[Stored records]
▶

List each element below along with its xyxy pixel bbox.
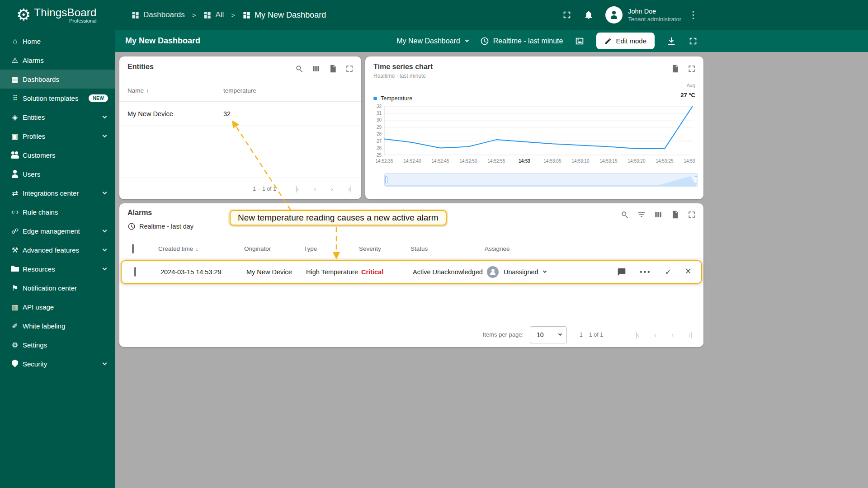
svg-text:14:53: 14:53 [519, 159, 530, 164]
sidebar-item-dashboards[interactable]: ▦Dashboards [0, 70, 115, 89]
dashboard-grid-icon [242, 11, 251, 19]
svg-text:32: 32 [377, 104, 382, 109]
last-page-button[interactable]: ›| [348, 185, 351, 192]
breadcrumb-label: All [215, 10, 224, 19]
sidebar-item-rule-chains[interactable]: ‹·›Rule chains [0, 202, 115, 221]
comment-icon[interactable] [617, 267, 626, 277]
sidebar-item-integrations-center[interactable]: ⇄Integrations center [0, 183, 115, 202]
fullscreen-icon[interactable] [687, 64, 696, 73]
sidebar-item-solution-templates[interactable]: ⠿Solution templatesNEW [0, 89, 115, 108]
sidebar-item-home[interactable]: ⌂Home [0, 32, 115, 51]
range-right-handle[interactable] [695, 176, 697, 183]
column-status[interactable]: Status [410, 245, 485, 252]
column-severity[interactable]: Severity [359, 245, 410, 252]
fullscreen-icon[interactable] [687, 210, 696, 219]
settings-icon: ⚙ [10, 340, 20, 350]
alarms-timewindow-button[interactable]: Realtime - last day [127, 222, 193, 230]
user-avatar[interactable] [605, 6, 623, 23]
clear-alarm-icon[interactable]: × [685, 266, 691, 277]
sidebar-item-label: Rule chains [23, 208, 58, 216]
search-icon[interactable] [620, 210, 629, 219]
entities-table-row[interactable]: My New Device 32 [119, 102, 361, 126]
filter-icon[interactable] [637, 210, 646, 219]
export-icon[interactable] [670, 210, 679, 219]
sidebar-item-resources[interactable]: Resources [0, 259, 115, 278]
fullscreen-icon[interactable] [688, 36, 698, 46]
search-icon[interactable] [295, 64, 304, 73]
sidebar-item-advanced-features[interactable]: ⚒Advanced features [0, 240, 115, 259]
sidebar-item-entities[interactable]: ◈Entities [0, 108, 115, 127]
sidebar-item-label: Notification center [23, 284, 77, 292]
user-name: John Doe [628, 8, 681, 15]
sidebar-item-label: Profiles [23, 132, 45, 140]
column-originator[interactable]: Originator [244, 245, 304, 252]
sidebar-item-customers[interactable]: Customers [0, 145, 115, 164]
dashboard-selector[interactable]: My New Dashboard [396, 37, 468, 45]
sidebar-item-api-usage[interactable]: ▥API usage [0, 297, 115, 316]
svg-text:26: 26 [377, 145, 382, 150]
download-icon[interactable] [666, 36, 676, 46]
sidebar-item-label: Advanced features [23, 246, 79, 254]
prev-page-button[interactable]: ‹ [654, 331, 656, 338]
alarm-originator: My New Device [246, 268, 306, 276]
svg-text:29: 29 [377, 125, 382, 130]
edit-mode-button[interactable]: Edit mode [596, 33, 655, 49]
column-header-name[interactable]: Name ↑ [127, 87, 223, 94]
sidebar-item-settings[interactable]: ⚙Settings [0, 335, 115, 354]
column-type[interactable]: Type [304, 245, 359, 252]
column-assignee[interactable]: Assignee [485, 245, 615, 252]
breadcrumb-item-1[interactable]: Dashboards [131, 10, 185, 19]
items-per-page-select[interactable]: 10 [530, 326, 567, 343]
sidebar-item-users[interactable]: Users [0, 164, 115, 183]
advanced-icon: ⚒ [10, 245, 20, 255]
column-created-time[interactable]: Created time ↓ [158, 245, 244, 252]
kebab-menu-icon[interactable]: ⋮ [689, 9, 698, 20]
home-icon: ⌂ [10, 36, 20, 46]
more-actions-icon[interactable]: ••• [640, 268, 651, 276]
export-icon[interactable] [328, 64, 337, 73]
first-page-button[interactable]: |‹ [295, 185, 298, 192]
alarm-assignee-select[interactable]: Unassigned [487, 266, 617, 278]
temperature-value-cell: 32 [223, 110, 361, 117]
next-page-button[interactable]: › [671, 331, 673, 338]
chart-range-selector[interactable] [384, 173, 698, 187]
alarm-row-highlighted[interactable]: 2024-03-15 14:53:29 My New Device High T… [121, 260, 702, 284]
export-icon[interactable] [670, 64, 679, 73]
fullscreen-icon[interactable] [345, 64, 354, 73]
column-header-temperature[interactable]: temperature [223, 87, 361, 94]
last-page-button[interactable]: ›| [689, 331, 692, 338]
timewindow-button[interactable]: Realtime - last minute [480, 37, 563, 46]
sidebar-item-label: Home [23, 38, 41, 45]
breadcrumb-item-3[interactable]: My New Dashboard [242, 10, 326, 20]
columns-icon[interactable] [654, 210, 663, 219]
thingsboard-gear-icon: ⚙ [16, 7, 31, 23]
breadcrumb-item-2[interactable]: All [203, 10, 224, 19]
first-page-button[interactable]: |‹ [636, 331, 639, 338]
columns-icon[interactable] [311, 64, 321, 73]
entities-table-header: Name ↑ temperature [119, 80, 361, 102]
sidebar-item-security[interactable]: Security [0, 354, 115, 373]
image-gallery-icon[interactable] [575, 36, 585, 46]
next-page-button[interactable]: › [331, 185, 333, 192]
notifications-bell-icon[interactable] [584, 10, 594, 20]
white-labeling-icon: ✐ [10, 321, 20, 331]
sidebar-item-profiles[interactable]: ▣Profiles [0, 127, 115, 145]
sidebar-item-label: Integrations center [23, 189, 79, 197]
sidebar-item-notification-center[interactable]: ⚑Notification center [0, 278, 115, 297]
chevron-down-icon [103, 114, 107, 119]
alarm-created-time: 2024-03-15 14:53:29 [160, 268, 246, 276]
sidebar-item-white-labeling[interactable]: ✐White labeling [0, 316, 115, 335]
acknowledge-icon[interactable]: ✓ [665, 267, 672, 277]
chart-legend[interactable]: Temperature [373, 95, 412, 102]
sidebar-item-alarms[interactable]: ⚠Alarms [0, 51, 115, 70]
aggregation-block: Avg 27 °C [680, 83, 695, 99]
user-menu[interactable]: John Doe Tenant administrator [628, 8, 681, 23]
prev-page-button[interactable]: ‹ [314, 185, 316, 192]
sidebar-item-edge-management[interactable]: ☍Edge management [0, 221, 115, 240]
brand-logo[interactable]: ⚙ ThingsBoard Professional [0, 0, 115, 30]
fullscreen-icon[interactable] [562, 10, 572, 20]
range-left-handle[interactable] [385, 176, 387, 183]
alarms-widget-actions [620, 210, 696, 219]
select-all-checkbox[interactable] [132, 244, 134, 253]
row-checkbox[interactable] [134, 267, 136, 277]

◀

**Your objective:**
Print all the entries again exactly as written, but without the pictures.

**Written response:**
List each element below along with its xyxy pixel bbox.
svg-text:14:53: 14:53 [519, 159, 530, 164]
sidebar-item-dashboards[interactable]: ▦Dashboards [0, 70, 115, 89]
dashboard-grid-icon [242, 11, 251, 19]
svg-text:32: 32 [377, 104, 382, 109]
last-page-button[interactable]: ›| [348, 185, 351, 192]
breadcrumb-label: All [215, 10, 224, 19]
sidebar-item-rule-chains[interactable]: ‹·›Rule chains [0, 202, 115, 221]
comment-icon[interactable] [617, 267, 626, 277]
sidebar-item-integrations-center[interactable]: ⇄Integrations center [0, 183, 115, 202]
fullscreen-icon[interactable] [687, 64, 696, 73]
sidebar-item-solution-templates[interactable]: ⠿Solution templatesNEW [0, 89, 115, 108]
sidebar-item-home[interactable]: ⌂Home [0, 32, 115, 51]
range-right-handle[interactable] [695, 176, 697, 183]
column-status[interactable]: Status [410, 245, 485, 252]
column-severity[interactable]: Severity [359, 245, 410, 252]
fullscreen-icon[interactable] [687, 210, 696, 219]
settings-icon: ⚙ [10, 340, 20, 350]
alarms-timewindow-button[interactable]: Realtime - last day [127, 222, 193, 230]
user-avatar[interactable] [605, 6, 623, 23]
clear-alarm-icon[interactable]: × [685, 266, 691, 277]
sidebar-item-label: Rule chains [23, 208, 58, 216]
search-icon[interactable] [620, 210, 629, 219]
entities-table-row[interactable]: My New Device 32 [119, 102, 361, 126]
filter-icon[interactable] [637, 210, 646, 219]
export-icon[interactable] [670, 210, 679, 219]
sidebar-item-resources[interactable]: Resources [0, 259, 115, 278]
fullscreen-icon[interactable] [688, 36, 698, 46]
search-icon[interactable] [295, 64, 304, 73]
sidebar-item-advanced-features[interactable]: ⚒Advanced features [0, 240, 115, 259]
sidebar-item-entities[interactable]: ◈Entities [0, 108, 115, 127]
sidebar-item-label: Notification center [23, 284, 77, 292]
user-name: John Doe [628, 8, 681, 15]
sidebar-item-label: Profiles [23, 132, 45, 140]
column-originator[interactable]: Originator [244, 245, 304, 252]
sidebar-item-customers[interactable]: Customers [0, 145, 115, 164]
dashboard-selector[interactable]: My New Dashboard [396, 37, 468, 45]
sidebar-item-api-usage[interactable]: ▥API usage [0, 297, 115, 316]
svg-text:26: 26 [377, 145, 382, 150]
download-icon[interactable] [666, 36, 676, 46]
sidebar-item-label: Advanced features [23, 246, 79, 254]
prev-page-button[interactable]: ‹ [654, 331, 656, 338]
alarm-originator: My New Device [246, 268, 306, 276]
svg-text:29: 29 [377, 125, 382, 130]
edit-mode-button[interactable]: Edit mode [596, 33, 655, 49]
column-header-name[interactable]: Name ↑ [127, 87, 223, 94]
sidebar-item-settings[interactable]: ⚙Settings [0, 335, 115, 354]
column-type[interactable]: Type [304, 245, 359, 252]
column-assignee[interactable]: Assignee [485, 245, 615, 252]
breadcrumb-item-1[interactable]: Dashboards [131, 10, 185, 19]
items-per-page-select[interactable]: 10 [530, 326, 567, 343]
sidebar-item-users[interactable]: Users [0, 164, 115, 183]
advanced-icon: ⚒ [10, 245, 20, 255]
column-created-time[interactable]: Created time ↓ [158, 245, 244, 252]
kebab-menu-icon[interactable]: ⋮ [689, 9, 698, 20]
home-icon: ⌂ [10, 36, 20, 46]
more-actions-icon[interactable]: ••• [640, 268, 651, 276]
export-icon[interactable] [328, 64, 337, 73]
first-page-button[interactable]: |‹ [295, 185, 298, 192]
alarm-assignee-select[interactable]: Unassigned [487, 266, 617, 278]
temperature-value-cell: 32 [223, 110, 361, 117]
next-page-button[interactable]: › [671, 331, 673, 338]
chart-range-selector[interactable] [384, 173, 698, 187]
alarm-row-highlighted[interactable]: 2024-03-15 14:53:29 My New Device High T… [121, 260, 702, 284]
export-icon[interactable] [670, 64, 679, 73]
fullscreen-icon[interactable] [345, 64, 354, 73]
column-header-temperature[interactable]: temperature [223, 87, 361, 94]
last-page-button[interactable]: ›| [689, 331, 692, 338]
timewindow-button[interactable]: Realtime - last minute [480, 37, 563, 46]
sidebar-item-label: Home [23, 38, 41, 45]
breadcrumb-item-3[interactable]: My New Dashboard [242, 10, 326, 20]
columns-icon[interactable] [654, 210, 663, 219]
thingsboard-gear-icon: ⚙ [16, 7, 31, 23]
breadcrumb-item-2[interactable]: All [203, 10, 224, 19]
first-page-button[interactable]: |‹ [636, 331, 639, 338]
columns-icon[interactable] [311, 64, 321, 73]
entities-table-header: Name ↑ temperature [119, 80, 361, 102]
sidebar-item-security[interactable]: Security [0, 354, 115, 373]
image-gallery-icon[interactable] [575, 36, 585, 46]
next-page-button[interactable]: › [331, 185, 333, 192]
notifications-bell-icon[interactable] [584, 10, 594, 20]
white-labeling-icon: ✐ [10, 321, 20, 331]
sidebar-item-profiles[interactable]: ▣Profiles [0, 127, 115, 145]
sidebar-item-label: Integrations center [23, 189, 79, 197]
sidebar-item-notification-center[interactable]: ⚑Notification center [0, 278, 115, 297]
chevron-down-icon [103, 114, 107, 119]
alarm-created-time: 2024-03-15 14:53:29 [160, 268, 246, 276]
sidebar-item-white-labeling[interactable]: ✐White labeling [0, 316, 115, 335]
acknowledge-icon[interactable]: ✓ [665, 267, 672, 277]
chart-legend[interactable]: Temperature [373, 95, 412, 102]
sidebar-item-alarms[interactable]: ⚠Alarms [0, 51, 115, 70]
aggregation-block: Avg 27 °C [680, 83, 695, 99]
user-menu[interactable]: John Doe Tenant administrator [628, 8, 681, 23]
prev-page-button[interactable]: ‹ [314, 185, 316, 192]
sidebar-item-edge-management[interactable]: ☍Edge management [0, 221, 115, 240]
brand-logo[interactable]: ⚙ ThingsBoard Professional [0, 0, 115, 30]
fullscreen-icon[interactable] [562, 10, 572, 20]
range-left-handle[interactable] [385, 176, 387, 183]
alarms-widget-actions [620, 210, 696, 219]
select-all-checkbox[interactable] [132, 244, 134, 253]
row-checkbox[interactable] [134, 267, 136, 277]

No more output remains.